Data entries
-*-*-

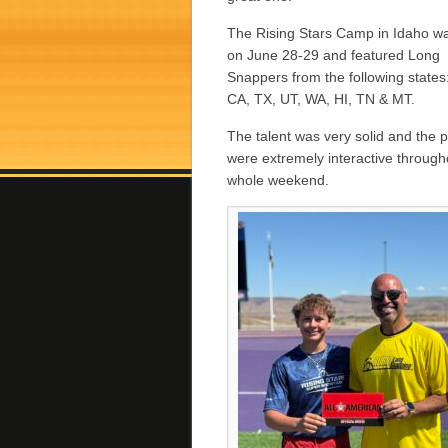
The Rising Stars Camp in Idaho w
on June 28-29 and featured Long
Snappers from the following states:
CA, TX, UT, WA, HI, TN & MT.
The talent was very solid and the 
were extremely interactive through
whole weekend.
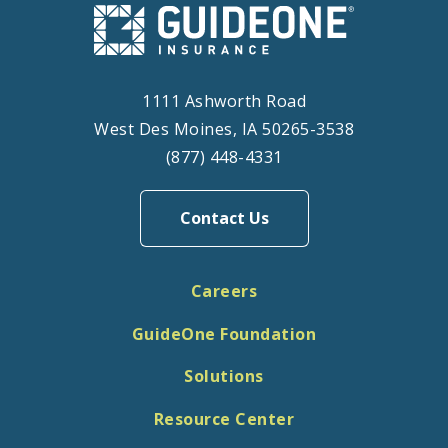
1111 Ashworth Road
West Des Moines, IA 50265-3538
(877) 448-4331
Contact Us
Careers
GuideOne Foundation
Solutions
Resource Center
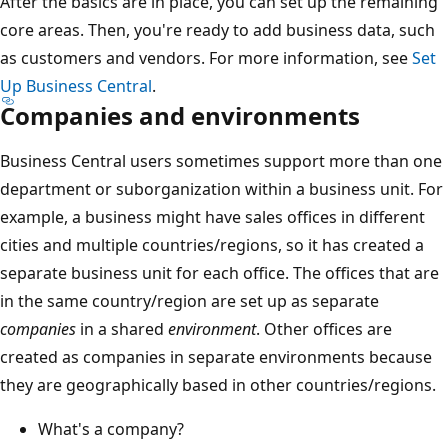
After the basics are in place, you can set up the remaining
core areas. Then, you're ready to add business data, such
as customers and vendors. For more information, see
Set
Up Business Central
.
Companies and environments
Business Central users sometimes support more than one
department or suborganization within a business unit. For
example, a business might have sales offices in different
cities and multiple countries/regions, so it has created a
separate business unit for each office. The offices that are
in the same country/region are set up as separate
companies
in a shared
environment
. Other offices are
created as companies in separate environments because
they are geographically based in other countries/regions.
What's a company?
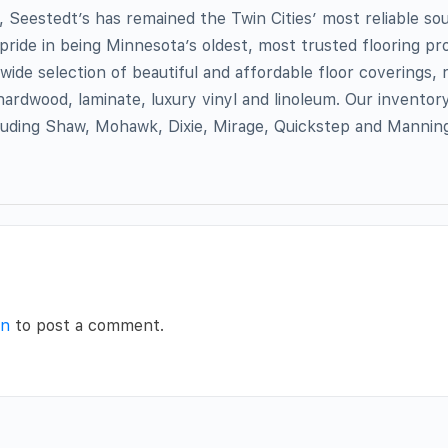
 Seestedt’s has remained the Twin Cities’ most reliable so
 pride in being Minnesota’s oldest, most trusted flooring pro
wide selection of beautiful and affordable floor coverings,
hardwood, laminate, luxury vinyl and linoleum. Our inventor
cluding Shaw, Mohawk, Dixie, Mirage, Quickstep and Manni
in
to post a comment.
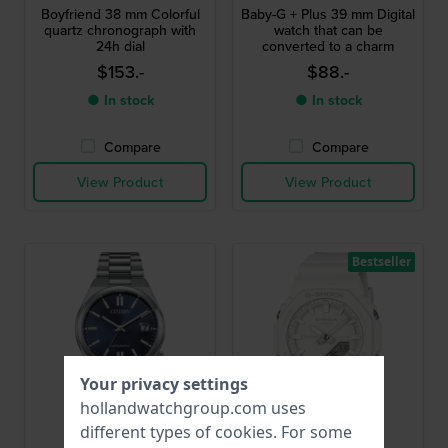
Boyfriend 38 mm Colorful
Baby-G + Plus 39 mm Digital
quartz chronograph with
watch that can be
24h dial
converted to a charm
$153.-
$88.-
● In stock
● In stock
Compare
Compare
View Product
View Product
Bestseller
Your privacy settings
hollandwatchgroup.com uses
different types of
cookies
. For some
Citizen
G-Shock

-*-*-

Please go over the data above and copy each line with "more" in it.

as customers and vendors. For more information, see
Business Central users sometimes support more than one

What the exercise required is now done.